У него были красивые каштановые волосы, густые и длинные, и пронзительные тёмно-карие глаза**.

А ещё он был безумно влюблён в своего продюсера.

Оказавшись рядом, он легко коснулся руки Блейна, чтобы привлечь его внимание, и прошептал на ухо:

– Группа готова, Блейн. Мы начинаем.

– Ах, да, Джон, я сейчас подойду.

– Подожди, красавец, скажи мне сперва кое-что. Если вечер пойдёт хорошо, может, согласишься отпраздновать со мной на этот раз?

Вот он.

Снова этот вопрос.

Джон увивался за ним уже несколько месяцев, и даже не пытался делать это хоть сколько-нибудь менее откровенно.

Даже Джефф сообразил, в чём дело, а это о многом говорило.

Тем вечером он тоже заметил поползновения Джона и одобрительно присвистнул, услышав его слова.

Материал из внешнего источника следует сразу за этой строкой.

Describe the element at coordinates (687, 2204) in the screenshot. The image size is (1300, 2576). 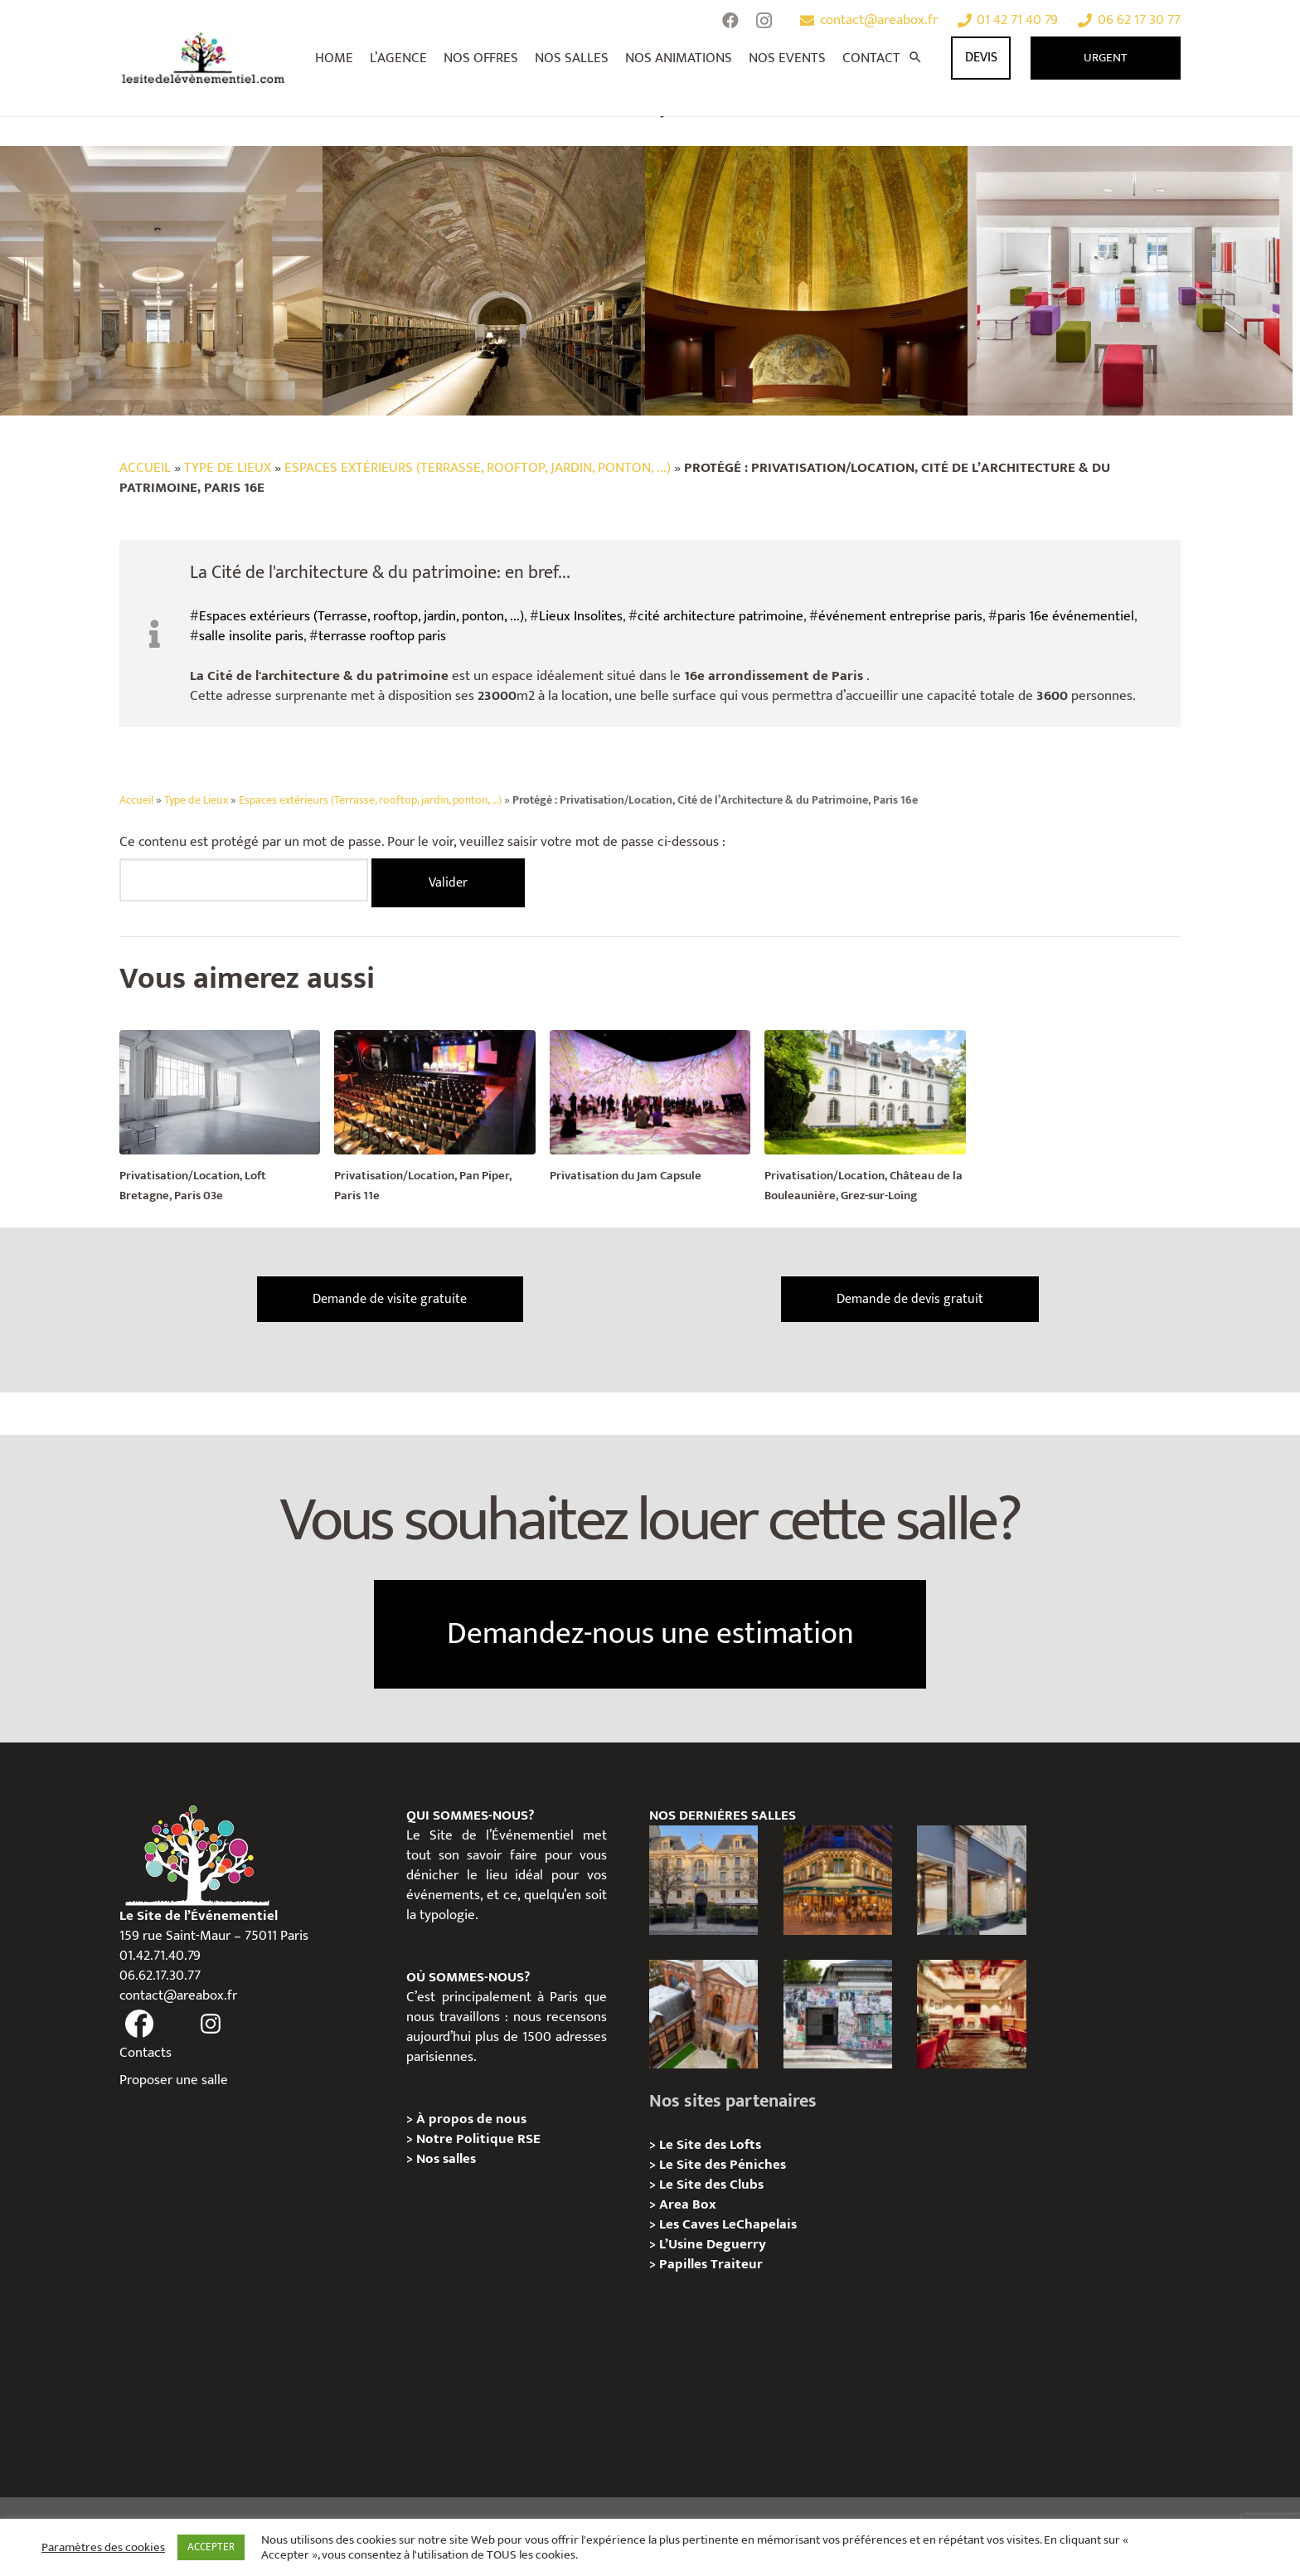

Джон был не первым исполнителем, который заигрывал с Андерсоном.

Некоторые пытались подъехать к нему, как только выяснялось, что он является музыкальным продюсером, независимо от того, нравился им Блейн на самом деле или нет.

Но он всегда старался держать на расстоянии исполнителей, с которыми работал.

Он заботился об их успешном продвижении, но старался не переступать черту.

Жанин, его помощница, говорила, что на работе он был своего рода воплощением Доктора Джекила и Мистера Хайда.

У него было два лица, которые он чередовал в зависимости от ситуации: первое – «дядюшки Блейна», готового на всё, чтобы помочь молодым талантам добиться успеха, и второе – «мудака Блейна», холодного и недружелюбного, когда исполнитель перебарщивал с замашками дивы и позволял себе лишнего.